ホワイトブレス

   数多くの漢どもを実妹萌えにしてしまったタイトル「WithYou〜見つめていたい〜」を覚えているでしょうか。ボリュームは少なめだったものの、プレイのしやすさ最高!萌え要素抜群!菜織ラヴ!真奈美ラヴ!乃絵美ラヴ!なタイトルですよ(<どんな印象なんですか?)。そのWithYouを手がけたクリエイターコンビが5年ぶりに満を持して制作したタイトルこそが、このホワイトブレスなわけです。

   WithYouと同じクリエイターと言うだけで期待できるところに、雑誌やオフィシャルホームページから伝わってくる意気込みと雰囲気。嫌が負うにも期待は膨らむわけですよ。菜織の再来?真奈美の再来?乃絵美の再来?うおおおおおお!とか思うわけですよ。
   そして、タイトルからも想像できるように、舞台は冬。ラジオのパーソナリティの演出から始まる出だし、しかも病室というところから、たまソフトの「世界ノ全テ」を意識してるのかなーなんて感じもあって、どんどん期待は高まってくるわけですよ。

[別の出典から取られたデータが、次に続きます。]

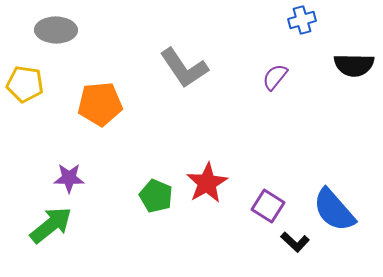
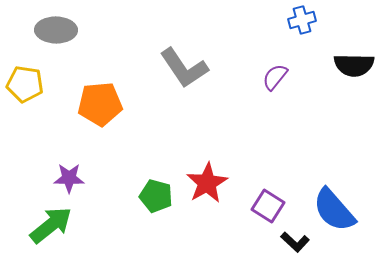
green pentagon: rotated 8 degrees counterclockwise
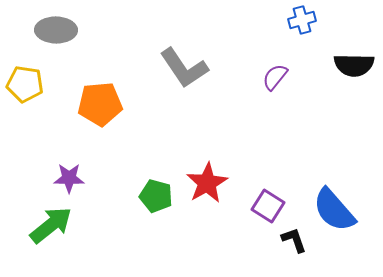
black L-shape: moved 1 px left, 2 px up; rotated 152 degrees counterclockwise
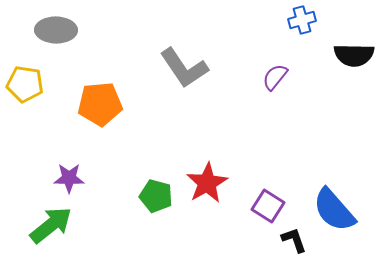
black semicircle: moved 10 px up
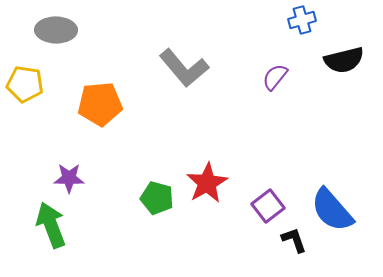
black semicircle: moved 10 px left, 5 px down; rotated 15 degrees counterclockwise
gray L-shape: rotated 6 degrees counterclockwise
green pentagon: moved 1 px right, 2 px down
purple square: rotated 20 degrees clockwise
blue semicircle: moved 2 px left
green arrow: rotated 72 degrees counterclockwise
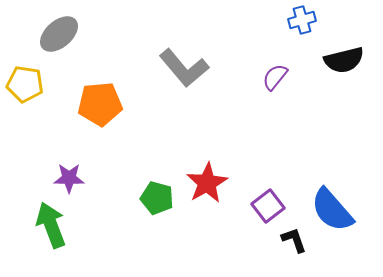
gray ellipse: moved 3 px right, 4 px down; rotated 42 degrees counterclockwise
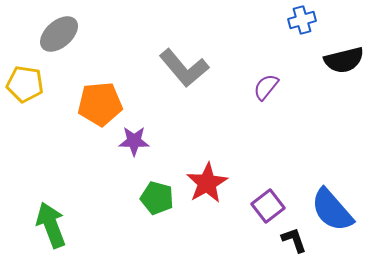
purple semicircle: moved 9 px left, 10 px down
purple star: moved 65 px right, 37 px up
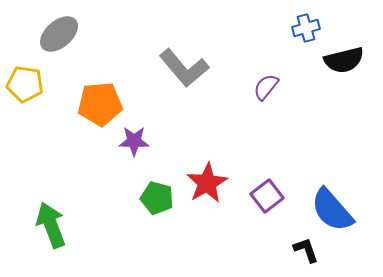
blue cross: moved 4 px right, 8 px down
purple square: moved 1 px left, 10 px up
black L-shape: moved 12 px right, 10 px down
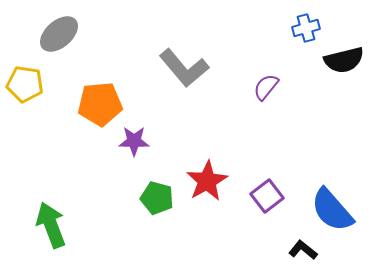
red star: moved 2 px up
black L-shape: moved 3 px left; rotated 32 degrees counterclockwise
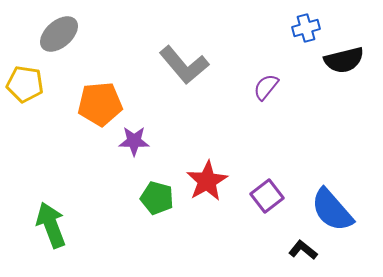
gray L-shape: moved 3 px up
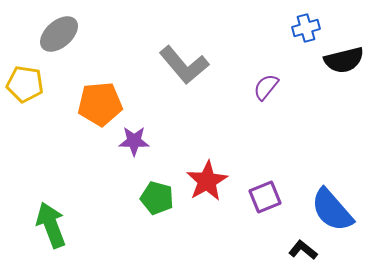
purple square: moved 2 px left, 1 px down; rotated 16 degrees clockwise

   残念ながら発売日に買うことはできなかったんですが、F&Cのタイトルは初回版を買い逃すと後で手に入りにくくなるので後日、気合いを入れて何とか探して買ってきたんですよ。名作のためならこのくらいの苦労なんて大したことないんですよ。これからその名作を楽しめるんですから。

   …が。

   先に結論から言うと、期待外れとは言わないまでもなんかこう微妙だなと感じた一作でした。確かに、通常のF&Cのタイトルよりも力が入っているのは解るんですが、その力の入ったシナリオ設定がゲームの中でまったく生きてないと言いますか。例えば、様々な設定を持ったヒロインが出てくるにも関わらず、その設定を生かした話に深みがないんですよね。どのヒロインのシナリオも基本的には主人公と結ばれる→主人公が意識不明で入院→主人公が回復→めでたしめでたし、という流ればかりですし。

   主人公が元々モテモテってのもありますし、クラスメートで近所の幼なじみ、元義妹、義姉、後輩という身近に魅力的な異性がたくさんいるってのもあるんですが、普通に結ばれて当然みたいな感じでどうも展開に起伏がないんですよね。要するにボリュームに欠けると言いますか。

   唯一、身近ではないヒロインの柊歩はWithYouの舞台だったSt.エルシア学園の生徒ってことで、もしかしたらWithYouとの関連があるかも?WithYouのキャラとか出てくるかも?なんて思ったんですけど、そんなのは全くなく(唯一主人公とサッカーの試合をするシーンがありましたけど、それもテキストによる説明だけで終了)やはり同じ展開で終わってしまいましたし。これだったら、ここまで深い設定でしかもSt.エルシア学園を絡ませる必要は無かったんじゃないの?って思えてしまうんですよ。

   ただ、これがプレイしていて面白くないタイトルだったかと言うとそうではなく、各ヒロインともそれなりに楽しめましたし、雰囲気も統一されていて良かったですし、CGのクオリティも高く、フェイスウィンドウなどの斬新な要素を盛り込んだシステムも遊びやすく、ある意味良くも悪くもやっぱりF&Cだったなと思ってしまったタイトルでした。

   次作はもっと深くハマれてボリュームのあるものを希望!せっかくヒロイン全員が可愛いかったんだから!続編でもリメイクでもいいからキャモン!